Entangled single-wire NiTi material: a porous metal with tunable superelastic and shape memory properties

TL;DR

This paper introduces a novel method to create porous NiTi materials with tunable superelastic and shape memory properties through self-entangling wires, demonstrating their potential for damping and shape recovery applications.

Contribution

A new manufacturing process for entangled NiTi wires producing homogeneous, isotropic porous structures with customizable superelastic and shape memory behaviors.

Findings

Superelasticity persists after 25% compression.

Large damping capacity observed.

Shape memory effect up to 16% strain.

Abstract

NiTi porous materials with unprecedented superelasticity and shape memory were manufactured by self-entangling, compacting and heat treating NiTi wires. The versatile processing route used here allows to produce entanglements of either superelastic or ferroelastic wires with tunable mesostructures.
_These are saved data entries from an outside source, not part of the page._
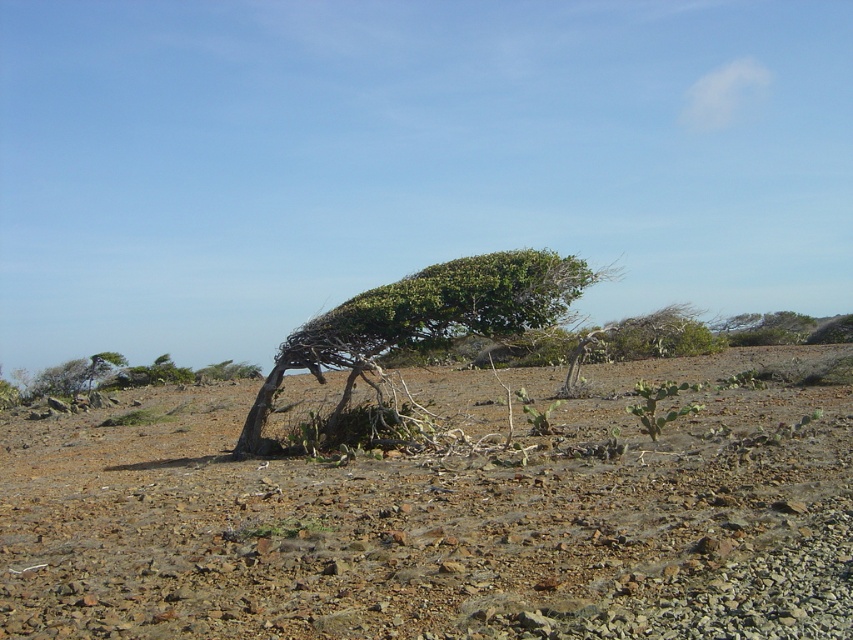 Question: Among these objects, which one is nearest to the camera?

Choices:
 (A) green leafy tree at center
 (B) brown rocky dirt field at center

Answer: (B)

Question: Is brown rocky dirt field at center thinner than green leafy tree at center?

Choices:
 (A) yes
 (B) no

Answer: (B)

Question: Observing the image, what is the correct spatial positioning of brown rocky dirt field at center in reference to green leafy tree at center?

Choices:
 (A) below
 (B) above

Answer: (A)

Question: Is brown rocky dirt field at center positioned at the back of green leafy tree at center?

Choices:
 (A) yes
 (B) no

Answer: (B)

Question: Among these points, which one is farthest from the camera?

Choices:
 (A) pos(409,550)
 (B) pos(490,284)

Answer: (B) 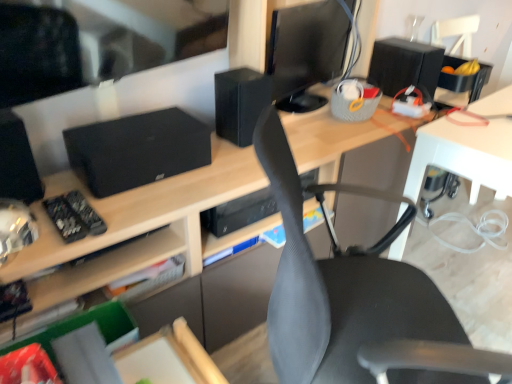 Question: Is black matte speaker at upper center, which is the 2th speaker from right to left, smaller than black matte speaker at left, the 3th speaker viewed from the back?

Choices:
 (A) yes
 (B) no

Answer: (B)

Question: From a real-world perspective, is black matte speaker at upper center, which is the 2th speaker from right to left, positioned over black matte speaker at left, the 3th speaker positioned from the right, based on gravity?

Choices:
 (A) no
 (B) yes

Answer: (A)

Question: Is black matte speaker at upper center, which is the 2th speaker from right to left, far from black matte speaker at left, placed as the first speaker when sorted from front to back?

Choices:
 (A) no
 (B) yes

Answer: (A)

Question: From the image's perspective, does black matte speaker at upper center, placed as the second speaker when sorted from left to right, appear higher than black matte speaker at left, which appears as the 1th speaker when viewed from the left?

Choices:
 (A) no
 (B) yes

Answer: (B)

Question: Is black matte speaker at upper center, placed as the second speaker when sorted from left to right, bigger than black matte speaker at left, placed as the first speaker when sorted from front to back?

Choices:
 (A) yes
 (B) no

Answer: (A)

Question: Considering their positions, is gray mesh chair at center located in front of or behind black matte remote control at left?

Choices:
 (A) behind
 (B) front

Answer: (B)

Question: From a real-world perspective, is gray mesh chair at center above or below black matte remote control at left?

Choices:
 (A) below
 (B) above

Answer: (A)

Question: From their relative heights in the image, would you say gray mesh chair at center is taller or shorter than black matte remote control at left?

Choices:
 (A) tall
 (B) short

Answer: (A)

Question: Considering the relative positions of gray mesh chair at center and black matte remote control at left in the image provided, is gray mesh chair at center to the left or to the right of black matte remote control at left?

Choices:
 (A) right
 (B) left

Answer: (A)

Question: From their relative heights in the image, would you say matte wood desk at center is taller or shorter than black matte speaker at upper center, which ranks as the second speaker in back-to-front order?

Choices:
 (A) short
 (B) tall

Answer: (B)

Question: From a real-world perspective, relative to black matte speaker at upper center, marked as the second speaker in a front-to-back arrangement, is matte wood desk at center vertically above or below?

Choices:
 (A) below
 (B) above

Answer: (A)

Question: From the image's perspective, is matte wood desk at center positioned above or below black matte speaker at upper center, which is the 2th speaker from right to left?

Choices:
 (A) below
 (B) above

Answer: (A)

Question: Looking at their shapes, would you say matte wood desk at center is wider or thinner than black matte speaker at upper center, which ranks as the second speaker in back-to-front order?

Choices:
 (A) wide
 (B) thin

Answer: (A)

Question: Is black matte speaker at upper center, which ranks as the second speaker in back-to-front order, bigger or smaller than black glossy monitor at upper center?

Choices:
 (A) small
 (B) big

Answer: (A)

Question: From the image's perspective, relative to black glossy monitor at upper center, is black matte speaker at upper center, which is the 2th speaker from right to left, above or below?

Choices:
 (A) above
 (B) below

Answer: (B) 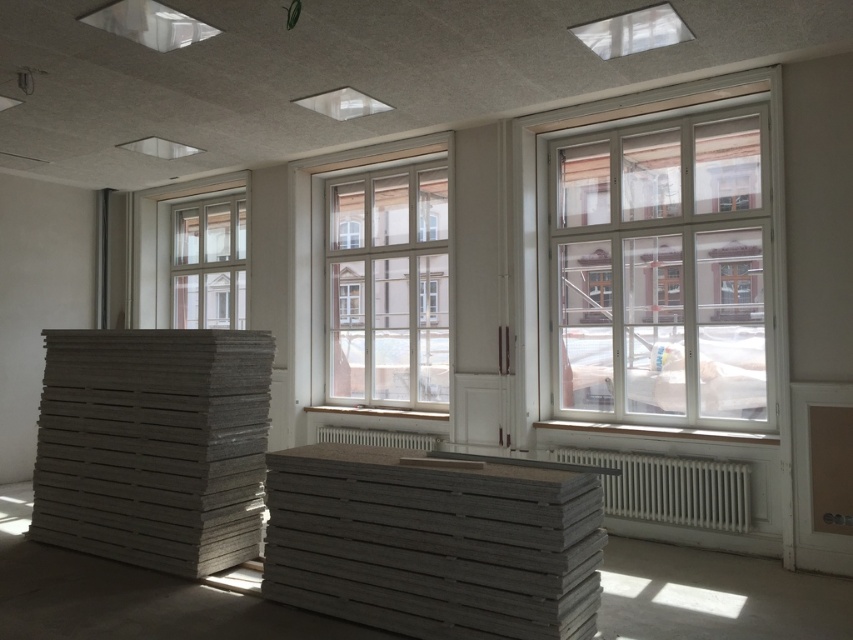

Three dimensional (3D) X-ray microtomography shows that the entanglement mesostructure is homogeneous and isotropic. The thermomechanical compressive behavior of the entanglements was studied using optical measurements of the local strain field. At all relative densities investigated here ($\sim$ 25 - 40$\%$), entanglements with superelastic wires exhibit remarkable macroscale superelasticity, even after compressions up to 25$\%$, large damping capacity, discrete memory effect and weak strain-rate and temperature dependencies. Entanglements with ferroelastic wires resemble standard elastoplastic fibrous systems with pronounced residual strain after unloading. However, a full recovery is obtained by heating the samples, demonstrating a large shape memory effect at least up to 16% strain.